Had needle 9 been activated in the 5th position as per FIG. 5, it would have been activated with only one print position (#4) in-between of no activation. This is still permissible but should be avoided if possible. In the specific example, one can see that none of the needles is actually activated at a rate faster or more frequent than in a one-fourth print position cycle rate; thus, the activation of a needle at half print speed cycle rate is a rare occasion, and will occur only on printing any horizontal line.

The table in FIG. 5 can also be construed as a schematic representation for a ROM identifying the activation pattern for the printout of that character W. The activation (x) bits as well as the no activation bits are extracted from the locations and activation bits cause operation of the thus selected solenoids in the several print positions identified as columns in FIG. 5.

Another important aspect is the following. Looking at FIG. 2 one can see that only four weak spots are present, namely between needles 5 and 7; 7 and 9; 4 and 6; 6 and 8. These weak spots are located in the head center and these near-center needles are operated by solenoids placed right in the back of the head. The needles are, therefore, not or only very little curved and produce little wear.

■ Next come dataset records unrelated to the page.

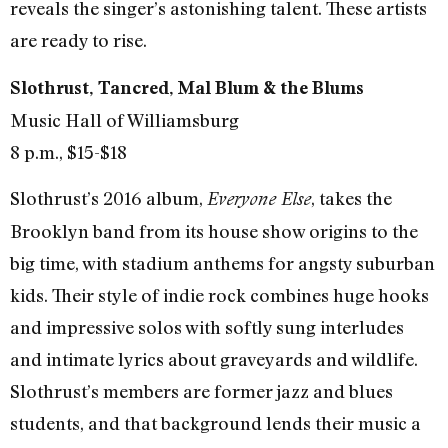
reveals the singer’s astonishing talent. These artists
are ready to rise.
Slothrust, Tancred, Mal Blum & the Blums
Music Hall of Williamsburg
8 p.m., $15-$18
Slothrust’s 2016 album,
, takes the
Everyone Else
Brooklyn band from its house show origins to the
big time, with stadium anthems for angsty suburban
kids. Their style of indie rock combines huge hooks
and impressive solos with softly sung interludes
and intimate lyrics about graveyards and wildlife.
Slothrust’s members are former jazz and blues
students, and that background lends their music a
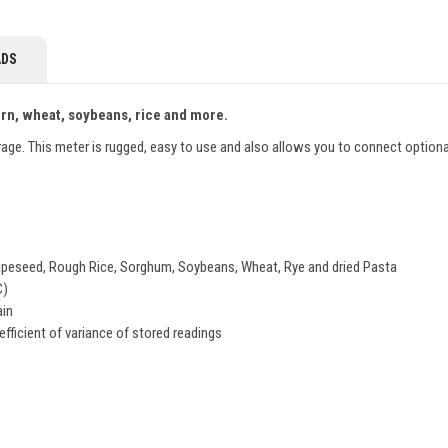
DS
corn, wheat, soybeans, rice and more.
orage. This meter is rugged, easy to use and also allows you to connect optiona
, Rapeseed, Rough Rice, Sorghum, Soybeans, Wheat, Rye and dried Pasta
C)
ain
efficient of variance of stored readings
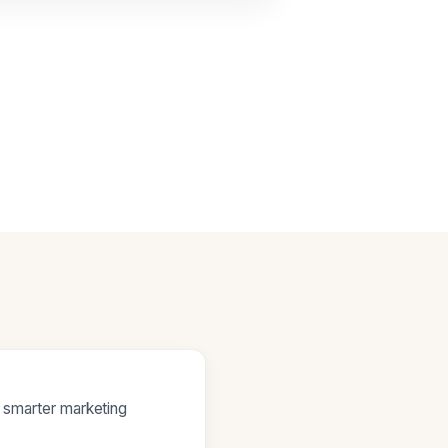
e smarter marketing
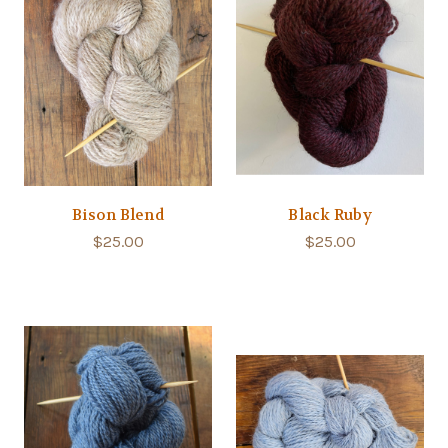
Bison Blend
Black Ruby
$25.00
$25.00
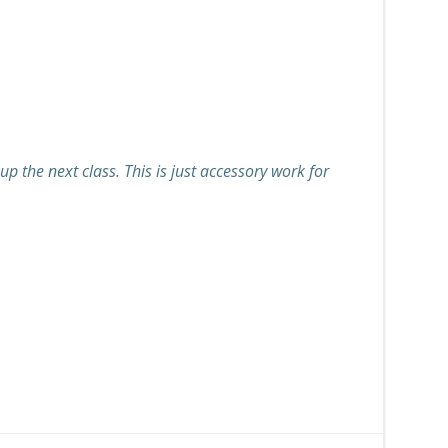
p the next class. This is just accessory work for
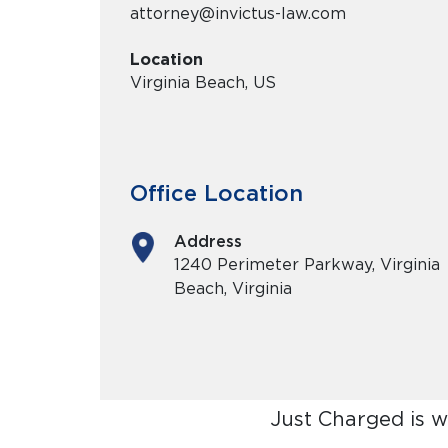
attorney@invictus-law.com
Location
Virginia Beach, US
Office Location
Address
1240 Perimeter Parkway, Virginia
Beach, Virginia
Just Charged is 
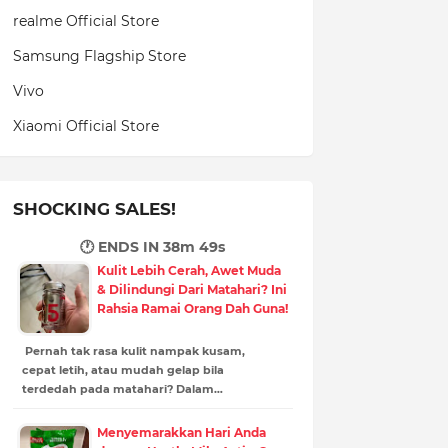
realme Official Store
Samsung Flagship Store
Vivo
Xiaomi Official Store
SHOCKING SALES!
🕐 ENDS IN
38m 49s
Kulit Lebih Cerah, Awet Muda
& Dilindungi Dari Matahari? Ini
Rahsia Ramai Orang Dah Guna!
Pernah tak rasa kulit nampak kusam,
cepat letih, atau mudah gelap bila
terdedah pada matahari? Dalam…
Menyemarakkan Hari Anda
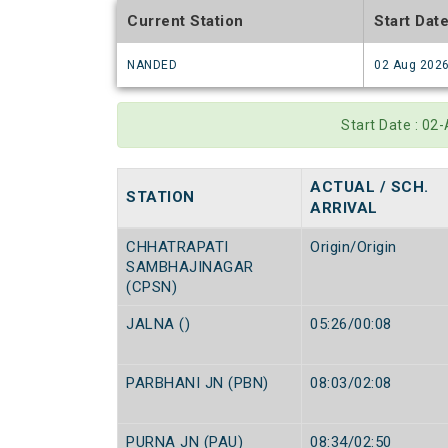
Current Station
Start Dat
NANDED
02 Aug 202
Start Date : 02
ACTUAL / SCH.
STATION
ARRIVAL
CHHATRAPATI
Origin/Origin
SAMBHAJINAGAR
(CPSN)
JALNA ()
05:26/00:08
PARBHANI JN (PBN)
08:03/02:08
PURNA JN (PAU)
08:34/02:50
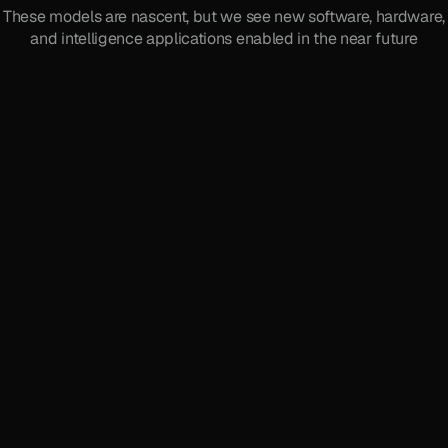
These models are nascent, but we see new software, hardware,
and intelligence applications enabled in the near future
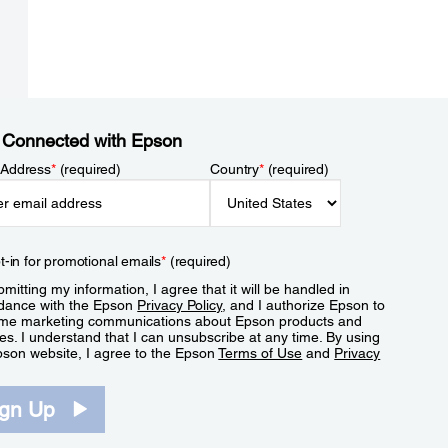
 Connected with Epson
 Address
*
(required)
Country
*
(required)
t-in for promotional emails
*
(required)
mitting my information, I agree that it will be handled in
dance with the Epson
Privacy Policy
, and I authorize Epson to
me marketing communications about Epson products and
es. I understand that I can unsubscribe at any time. By using
pson website, I agree to the Epson
Terms of Use
and
Privacy
.
ign Up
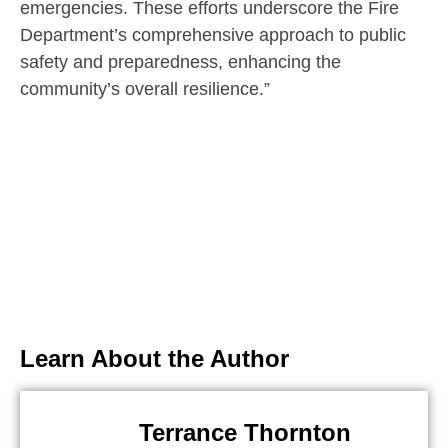
emergencies. These efforts underscore the Fire
Department’s comprehensive approach to public
safety and preparedness, enhancing the
community’s overall resilience.”
Learn About the Author
Terrance Thornton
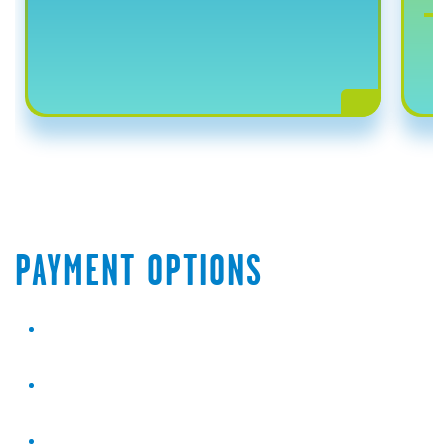
PAYMENT OPTIONS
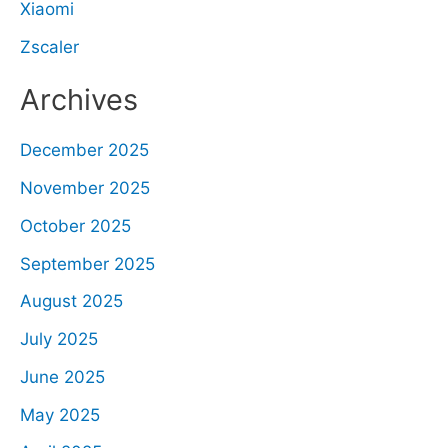
Xiaomi
Zscaler
Archives
December 2025
November 2025
October 2025
September 2025
August 2025
July 2025
June 2025
May 2025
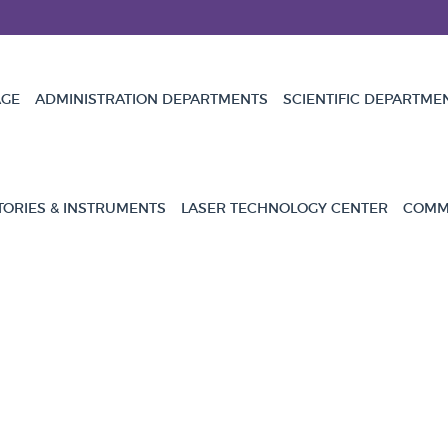
GE
ADMINISTRATION DEPARTMENTS
SCIENTIFIC DEPARTME
TORIES & INSTRUMENTS
LASER TECHNOLOGY CENTER
COMMU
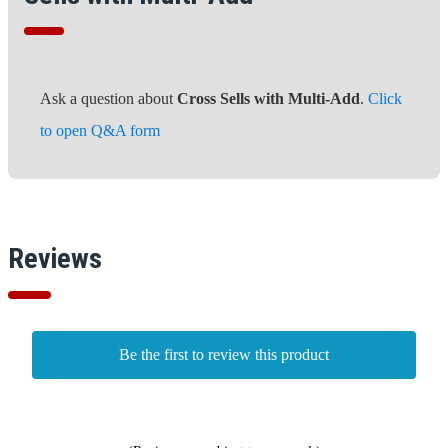
Ask a question about
Cross Sells with Multi-Add
.
Click
to open Q&A form
Reviews
Be the first to review this product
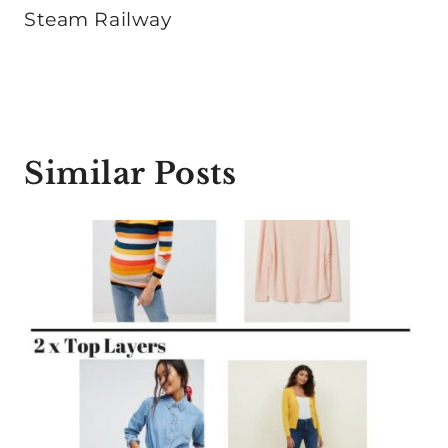
Steam Railway
Similar Posts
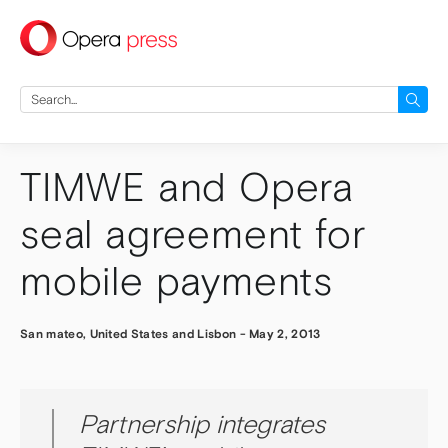
press
Search
for:
TIMWE and Opera
seal agreement for
mobile payments
San mateo, United States and Lisbon
-
May 2, 2013
Partnership integrates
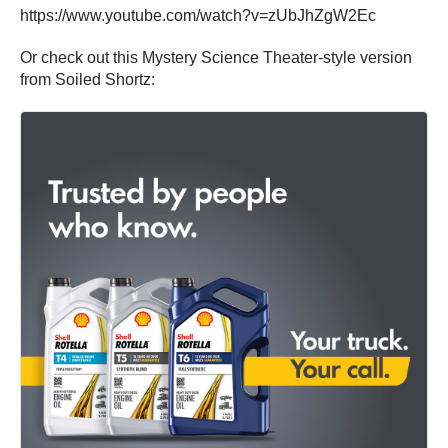
https://www.youtube.com/watch?v=zUbJhZgW2Ec
Or check out this Mystery Science Theater-style version
from Soiled Shortz:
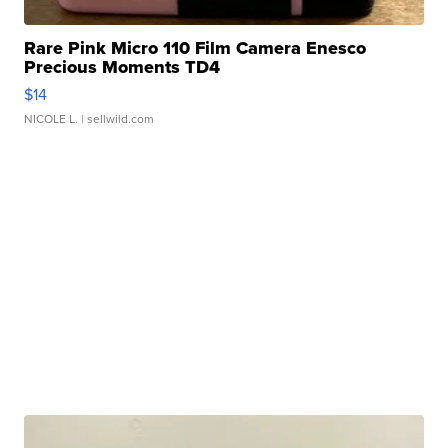
Rare Pink Micro 110 Film Camera Enesco
Precious Moments TD4
$14
NICOLE L.
| sellwild.com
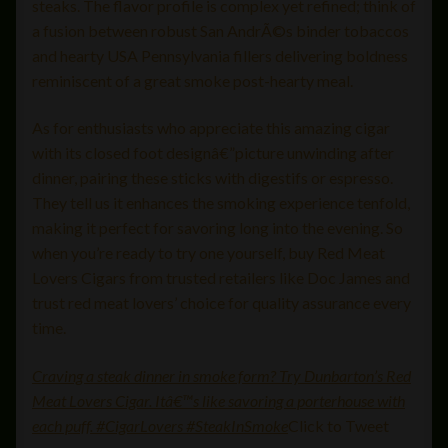
steaks. The flavor profile is complex yet refined; think of
a fusion between robust San AndrÃ©s binder tobaccos
and hearty USA Pennsylvania fillers delivering boldness
reminiscent of a great smoke post-hearty meal.
As for enthusiasts who appreciate this amazing cigar
with its closed foot designâ€”picture unwinding after
dinner, pairing these sticks with digestifs or espresso.
They tell us it enhances the smoking experience tenfold,
making it perfect for savoring long into the evening. So
when you’re ready to try one yourself, buy Red Meat
Lovers Cigars from trusted retailers like Doc James and
trust red meat lovers’ choice for quality assurance every
time.
Craving a steak dinner in smoke form? Try Dunbarton’s Red
Meat Lovers Cigar. Itâ€™s like savoring a porterhouse with
each puff. #CigarLovers #SteakInSmoke
Click to Tweet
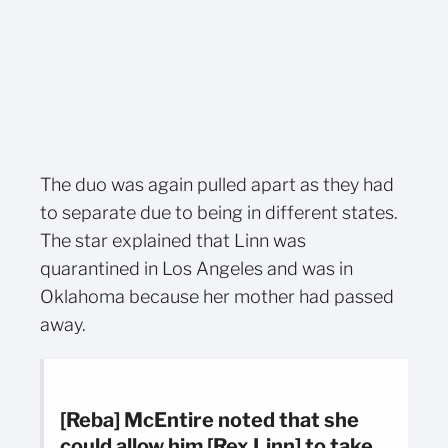
The duo was again pulled apart as they had
to separate due to being in different states.
The star explained that Linn was
quarantined in Los Angeles and was in
Oklahoma because her mother had passed
away.
[Reba] McEntire noted that she
could allow him [Rex Linn] to take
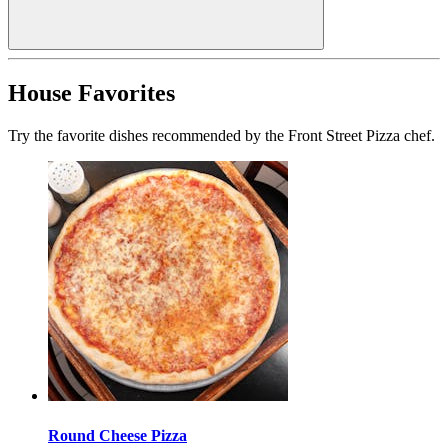
House Favorites
Try the favorite dishes recommended by the Front Street Pizza chef.
Round Cheese Pizza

The spacing of the needles 3 and 10 from any of its four surrounding needles is almost twice the weak spot thickness, which is significant and affects the needles of strongest curving. By way of example, the needles may have a diameter of 0.37 mm and the weakest spacing is, as stated, only 0.03 mm. The thickness between the bores for needles 3 and 10 and the surrounding needles, is about 0.07 mm. The columns are spaced by about 0.254 mm (about 10 mills) center-to-center. The row center-to-center distance is about 0.4 mm.

The four weak spots in the three middle rows could be avoided by eliminating one of the needles, 6 or 7, and placing it into the middle row instead. That, however, is quite undesirable for reasons of speed. Many characters (E, F, H, etc.) require a horizontal center line. It is important that two needles are available for printing such a line (see also needles 1 and 2 for a top line, and 11 and 12 for a bottom line). Using two needles for printing permits a cycle rate of a single needle to be as low as half the column progression rate.

The invention is not limited to the embodiments described above but all changes and modifications thereof not constituting departures from the spirit and scope of the invention are intended to be included.

Claims

1. A print head for a matrix printer comprising:

twelve print elements disposed so that their front end tips are arranged in three parallel vertical columns,

covering seven rows, there being two outer columns and one middle column accordingly, whereby a first, third, fourth, fifth and seventh row of each of the two outer columns holds a tip of a print element, being respectively one of said twelve elements, and the middle column having the remaining two tips, respectively, in the second and sixth column.

2. Print head as in claim 1, said elements being solenoid driven print needles.

3. A print head as in claim 1, and including means for operating the print head at a cycle rate for each element being at the most half the stepping rate for the rate into sequential print positions.